– W głębi duszy czuję się wygrany. Na innym terenie mógłbym wygrać – przyznał Maciej Sulęcki w rozmowie z Maciejem Barszczakiem. Polak w niedzielę przegrał na punkty z Danielem Jacobsem w walce wieczoru gali w Nowym Jorku.
Maciej Sulęcki o sędziowaniu:
– Ten wynik przy takim przebiegu walki wydaje się być żartem. Zdawałem sobie sprawę, że walczę z gospodarzem, zawodnikiem w którego inwestowane są ogromne pieniądze i nie będzie łatwo o zwycięstwo. Gdy usłyszałem punktację, to stwierdziłem, że ktoś oglądał inny pojedynek. Najfajniejszym wynikiem byłby remis, ale staram się nie patrzeć wstecz i uważam, że to była dobra i wyrównana potyczka. Udowodniłem, że mogę wygrywać z najlepszymi. W głębi duszy czuję się zwycięzcą, bo wiem, że na innym terenie mógłbym wygrać.
Maciej Sulęcki o trenerze:
– Mogę go nazwać moim pięściarskim "papą". Ma na mnie ogromny wpływ, jest autorytetem. To moje oczy w ringu, potrafi rozszyfrować każdego rywala w najdrobniejszym detalu. Jeżeli Andrzej Gmitruk mówi mi coś w narożniku, to jest to dla mnie świętość. Współpraca między nami układa się doskonale, mamy spory zapas i w każdym pojedynku będziemy coraz lepsi.
Maciej Sulęcki o przyszłości:
– Chcę rewanżu, ale mam świadomość, że praktycznie nie będzie możliwy.

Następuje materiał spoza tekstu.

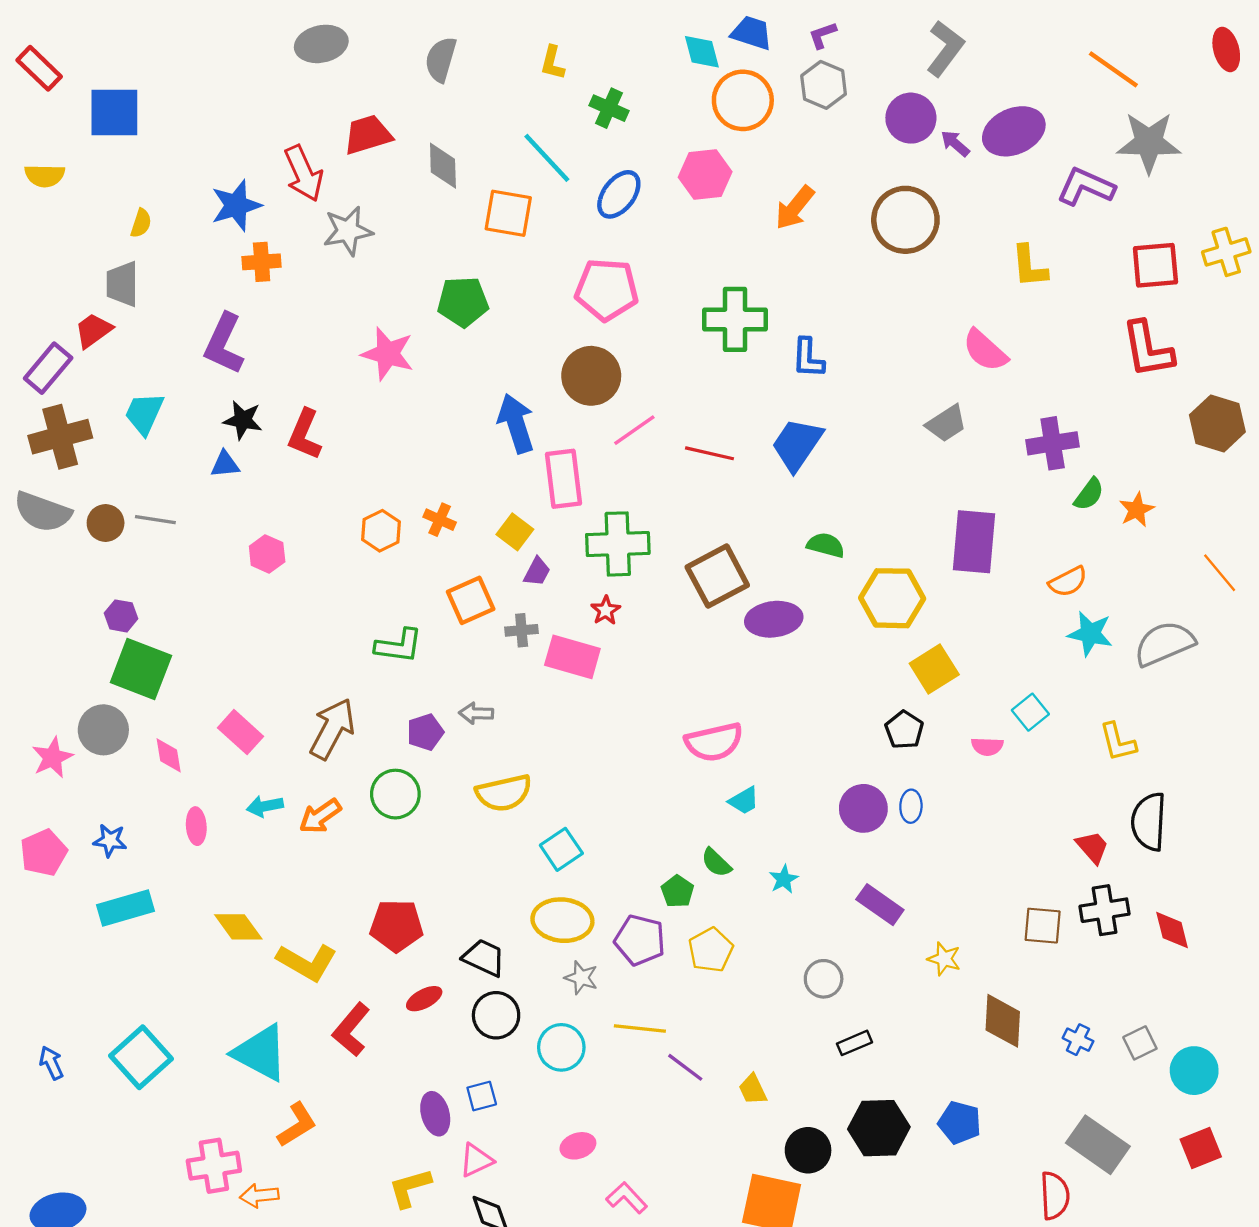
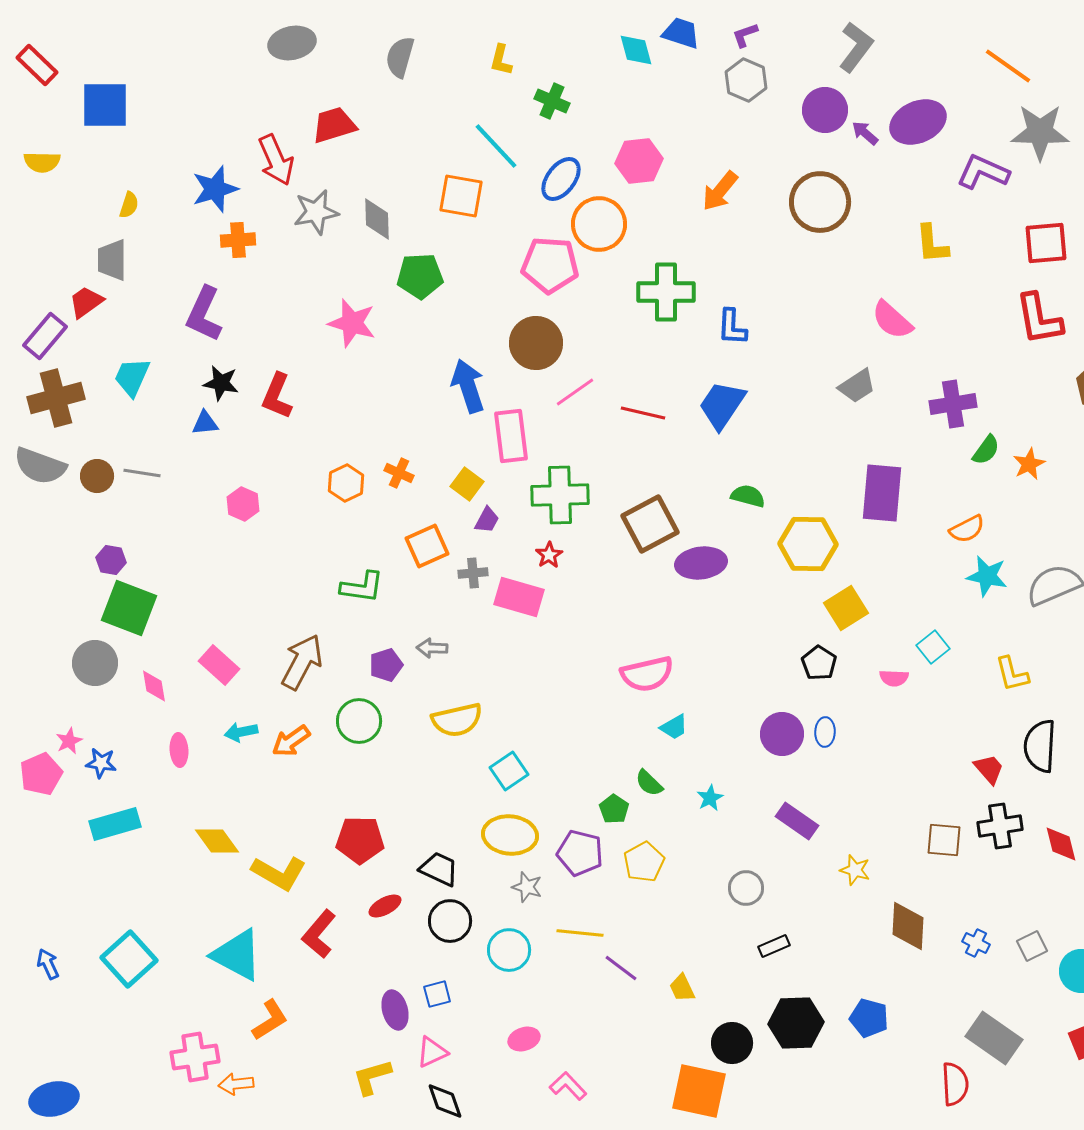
orange circle: (743, 100) -> (599, 224), moved
gray diamond: (443, 166) -> (377, 219), moved
pink star: (52, 758) -> (69, 741), moved, size x0.7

Pojechałem do Stanów jako nikomu nieznany zawodnik, który miał zostać znokautowany po trzech, czterech rundach. Możliwe, że stałem się zbyt groźny, bo jeśli poradziłem sobie w taki sposób z Jacobsem, to poradzę sobie z każdym. Mój cel jest niezmienny. Chciałbym zmierzyć się z Giennadijem Gołowkinem, bo to prawdziwa
"maszyna" i jeszcze większe wyzwanie. Po walce w Nowym Jorku czułem niedosyt, a walka z Gołowkinem pozwoliłaby mi wejść na jeszcze wyższy poziom.